-- TRY IT --
Return a copy of every line in the records that includes the word "Sharing".

-- Source data --

•••••

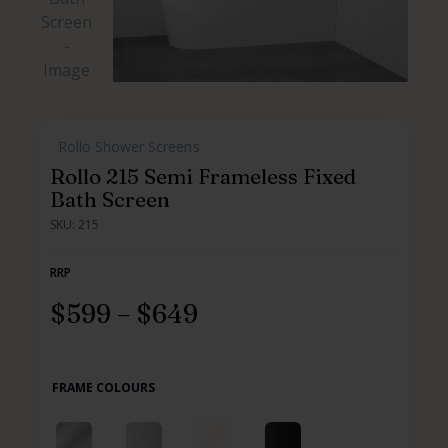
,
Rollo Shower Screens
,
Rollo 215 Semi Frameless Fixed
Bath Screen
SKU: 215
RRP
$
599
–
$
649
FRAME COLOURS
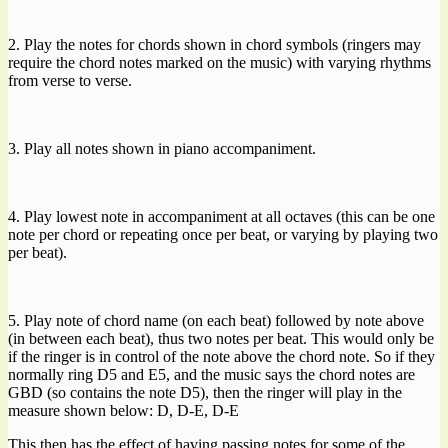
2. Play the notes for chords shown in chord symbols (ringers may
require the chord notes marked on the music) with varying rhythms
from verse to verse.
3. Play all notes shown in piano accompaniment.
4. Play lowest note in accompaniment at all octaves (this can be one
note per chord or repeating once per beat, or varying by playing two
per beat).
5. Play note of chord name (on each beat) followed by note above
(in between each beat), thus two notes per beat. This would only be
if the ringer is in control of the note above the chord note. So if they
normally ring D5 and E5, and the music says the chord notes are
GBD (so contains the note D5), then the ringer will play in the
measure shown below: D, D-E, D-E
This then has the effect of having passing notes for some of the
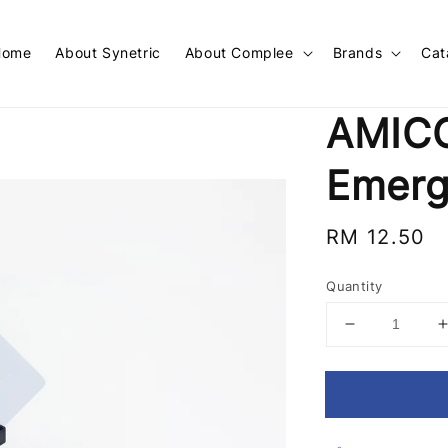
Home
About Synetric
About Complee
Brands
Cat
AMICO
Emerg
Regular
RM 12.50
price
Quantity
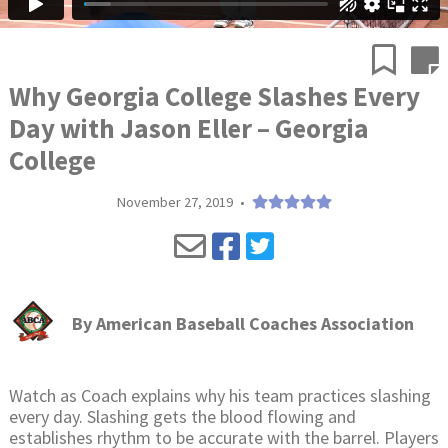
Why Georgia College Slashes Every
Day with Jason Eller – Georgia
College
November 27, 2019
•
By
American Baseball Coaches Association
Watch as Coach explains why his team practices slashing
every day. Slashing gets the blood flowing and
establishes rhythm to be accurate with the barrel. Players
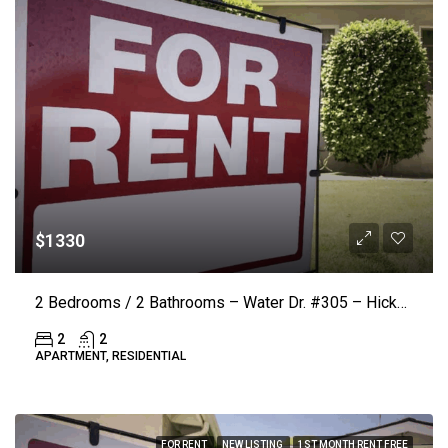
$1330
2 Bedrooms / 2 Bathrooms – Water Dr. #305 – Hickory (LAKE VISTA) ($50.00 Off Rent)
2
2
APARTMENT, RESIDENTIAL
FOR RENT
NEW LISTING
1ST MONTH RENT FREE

•••••

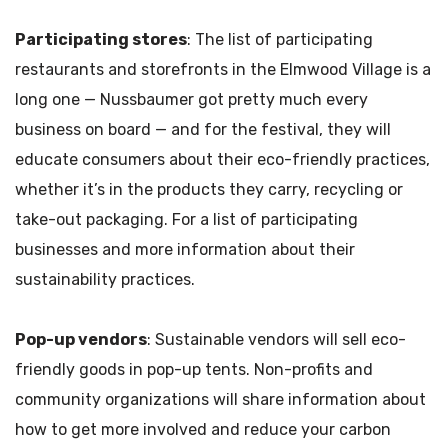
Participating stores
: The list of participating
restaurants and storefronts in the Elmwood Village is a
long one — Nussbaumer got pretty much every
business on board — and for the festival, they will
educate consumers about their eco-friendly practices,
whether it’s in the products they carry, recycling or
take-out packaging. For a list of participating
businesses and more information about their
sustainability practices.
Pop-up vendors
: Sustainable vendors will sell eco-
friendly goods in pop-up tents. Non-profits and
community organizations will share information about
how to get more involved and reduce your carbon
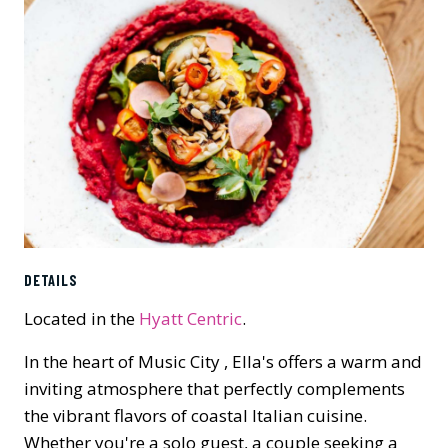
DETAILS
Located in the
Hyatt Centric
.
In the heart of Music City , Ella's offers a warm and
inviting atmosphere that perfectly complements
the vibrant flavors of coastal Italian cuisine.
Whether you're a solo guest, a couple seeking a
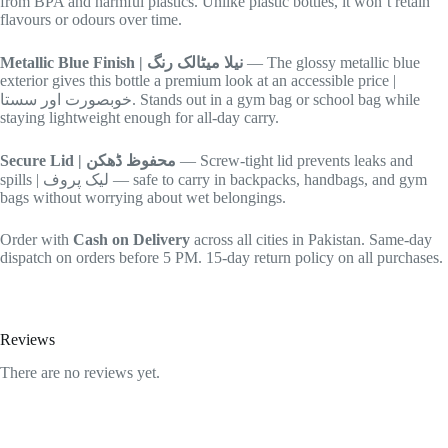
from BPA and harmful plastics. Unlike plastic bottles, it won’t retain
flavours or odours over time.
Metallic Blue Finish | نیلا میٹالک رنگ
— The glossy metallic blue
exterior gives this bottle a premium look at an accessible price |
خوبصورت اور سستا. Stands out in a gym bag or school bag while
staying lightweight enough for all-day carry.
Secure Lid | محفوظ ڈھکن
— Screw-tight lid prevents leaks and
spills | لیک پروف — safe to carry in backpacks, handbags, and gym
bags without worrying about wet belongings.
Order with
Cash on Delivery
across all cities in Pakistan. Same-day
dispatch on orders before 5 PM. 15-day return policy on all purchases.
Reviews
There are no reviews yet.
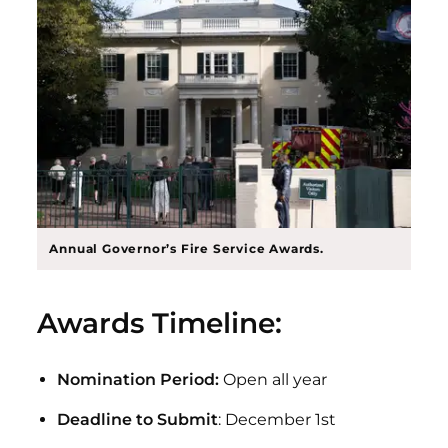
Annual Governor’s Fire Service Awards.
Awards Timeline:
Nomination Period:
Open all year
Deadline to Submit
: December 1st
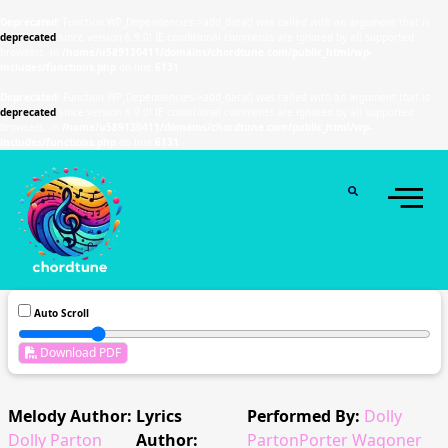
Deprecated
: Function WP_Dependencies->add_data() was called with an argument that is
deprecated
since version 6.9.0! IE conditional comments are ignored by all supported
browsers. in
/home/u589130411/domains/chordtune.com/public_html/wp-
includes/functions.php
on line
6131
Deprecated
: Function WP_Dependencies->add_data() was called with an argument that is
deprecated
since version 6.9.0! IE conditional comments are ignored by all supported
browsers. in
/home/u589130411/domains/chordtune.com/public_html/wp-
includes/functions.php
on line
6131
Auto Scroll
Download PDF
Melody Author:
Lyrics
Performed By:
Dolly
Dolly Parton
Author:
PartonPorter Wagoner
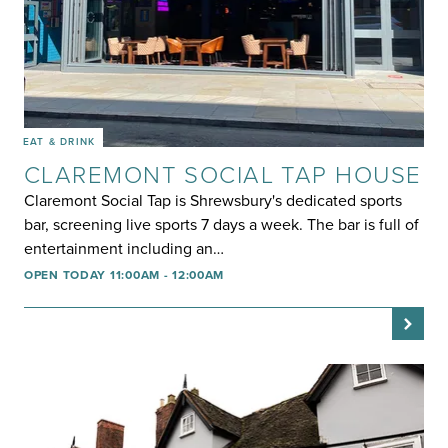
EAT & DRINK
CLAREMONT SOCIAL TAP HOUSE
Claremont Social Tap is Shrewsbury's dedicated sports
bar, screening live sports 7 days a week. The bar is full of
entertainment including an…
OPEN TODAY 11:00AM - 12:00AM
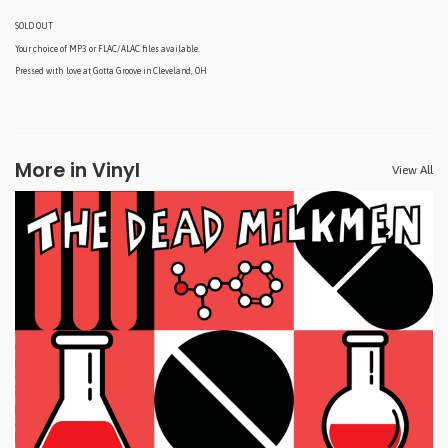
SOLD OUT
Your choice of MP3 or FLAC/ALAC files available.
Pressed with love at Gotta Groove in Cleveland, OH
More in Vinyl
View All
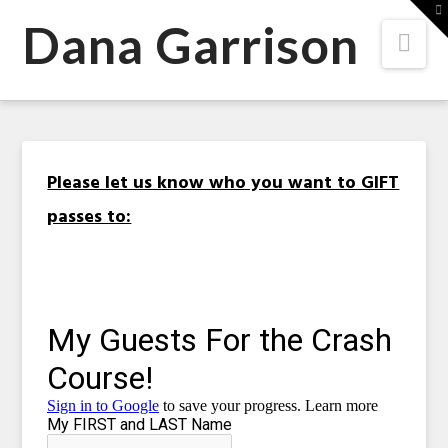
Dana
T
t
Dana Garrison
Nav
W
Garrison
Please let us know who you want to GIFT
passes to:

•••••

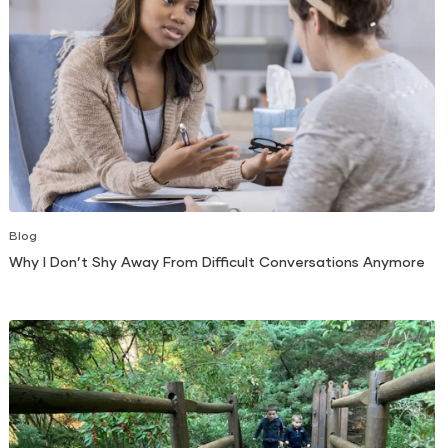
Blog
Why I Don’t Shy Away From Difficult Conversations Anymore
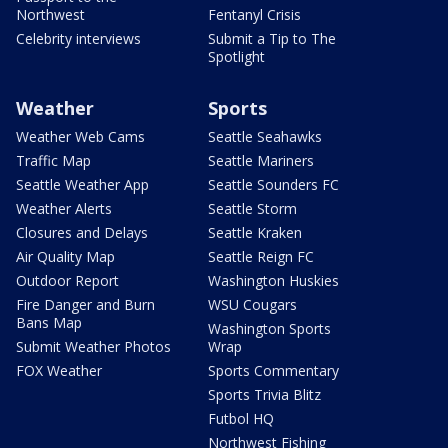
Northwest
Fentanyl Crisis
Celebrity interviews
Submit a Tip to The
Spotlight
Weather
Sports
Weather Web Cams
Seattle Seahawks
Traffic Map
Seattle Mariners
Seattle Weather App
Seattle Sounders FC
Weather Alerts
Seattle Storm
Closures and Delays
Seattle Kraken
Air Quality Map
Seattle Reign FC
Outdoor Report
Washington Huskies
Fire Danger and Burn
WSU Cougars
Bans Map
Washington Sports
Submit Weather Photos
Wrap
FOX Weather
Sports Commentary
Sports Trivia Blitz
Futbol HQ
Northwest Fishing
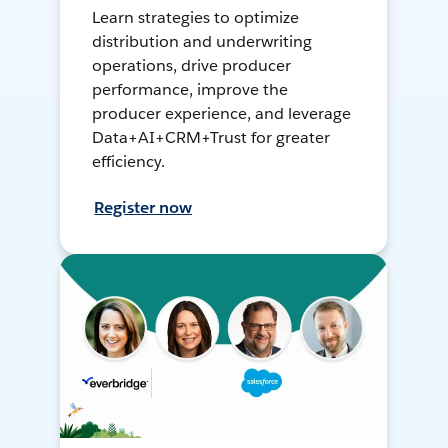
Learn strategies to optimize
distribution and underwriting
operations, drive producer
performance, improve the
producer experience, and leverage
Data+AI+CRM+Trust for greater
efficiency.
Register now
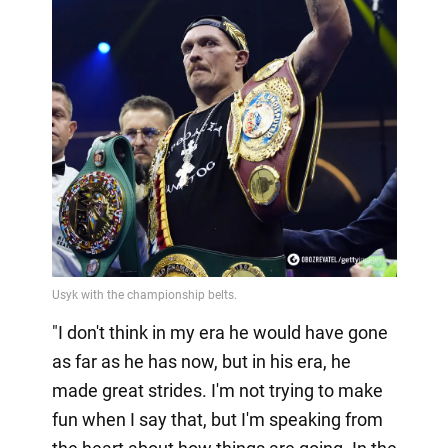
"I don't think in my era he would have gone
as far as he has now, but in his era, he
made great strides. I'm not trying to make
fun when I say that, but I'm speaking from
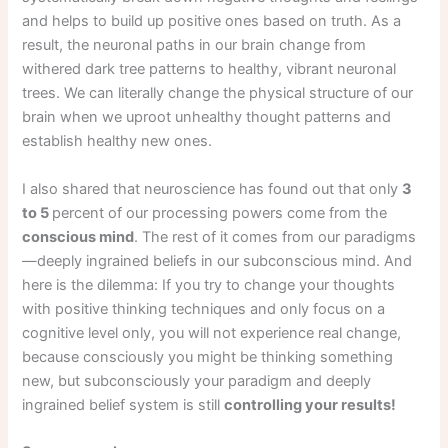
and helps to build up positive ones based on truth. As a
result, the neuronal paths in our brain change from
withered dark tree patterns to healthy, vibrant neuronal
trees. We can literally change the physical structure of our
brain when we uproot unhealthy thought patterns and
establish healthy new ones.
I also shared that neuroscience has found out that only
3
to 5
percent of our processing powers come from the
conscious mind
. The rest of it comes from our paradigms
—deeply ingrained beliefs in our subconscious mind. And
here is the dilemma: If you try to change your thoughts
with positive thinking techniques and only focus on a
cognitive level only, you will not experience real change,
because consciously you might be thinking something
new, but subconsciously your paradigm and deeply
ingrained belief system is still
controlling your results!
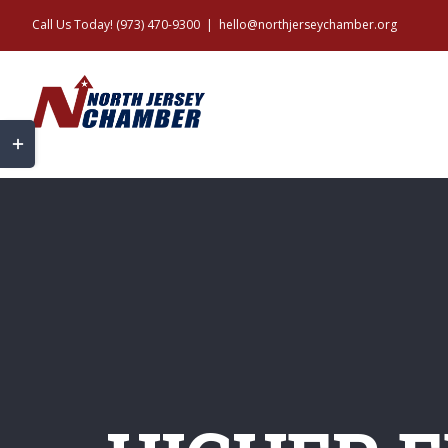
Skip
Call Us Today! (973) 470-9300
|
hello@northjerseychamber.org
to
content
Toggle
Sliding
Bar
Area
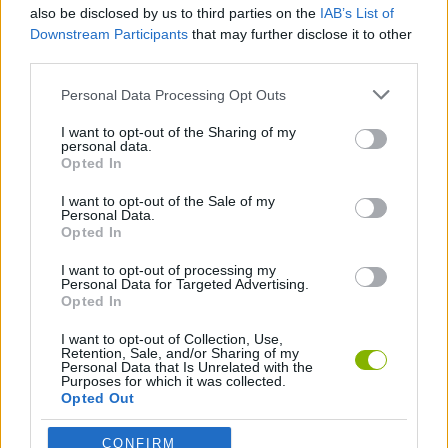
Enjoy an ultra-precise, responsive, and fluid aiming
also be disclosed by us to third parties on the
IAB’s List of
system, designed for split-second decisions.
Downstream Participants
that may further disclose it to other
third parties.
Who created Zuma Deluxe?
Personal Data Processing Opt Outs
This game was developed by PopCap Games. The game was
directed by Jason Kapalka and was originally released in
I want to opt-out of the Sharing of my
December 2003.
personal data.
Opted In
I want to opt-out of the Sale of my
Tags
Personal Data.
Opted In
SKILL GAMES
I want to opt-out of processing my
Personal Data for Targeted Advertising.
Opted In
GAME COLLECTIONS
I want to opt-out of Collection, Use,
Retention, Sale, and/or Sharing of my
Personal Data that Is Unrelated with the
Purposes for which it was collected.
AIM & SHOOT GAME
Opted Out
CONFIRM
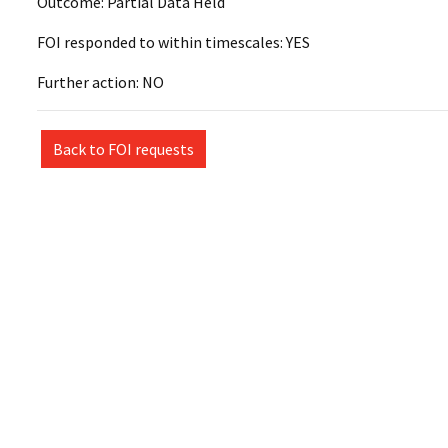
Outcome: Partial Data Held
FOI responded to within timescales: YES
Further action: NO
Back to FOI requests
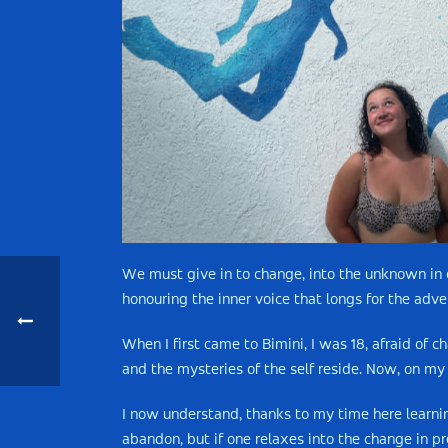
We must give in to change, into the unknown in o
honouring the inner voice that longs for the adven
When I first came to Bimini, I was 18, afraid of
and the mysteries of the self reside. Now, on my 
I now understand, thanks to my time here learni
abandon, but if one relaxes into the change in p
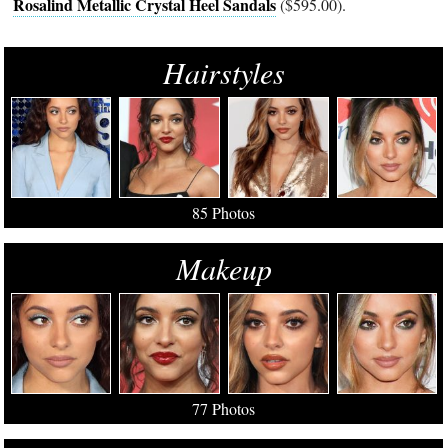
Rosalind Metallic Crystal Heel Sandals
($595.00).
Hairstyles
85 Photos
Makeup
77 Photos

•••••

-- ANSWER --
I want to opt-out of the Sharing of my
Retention, Sale, and/or Sharing of my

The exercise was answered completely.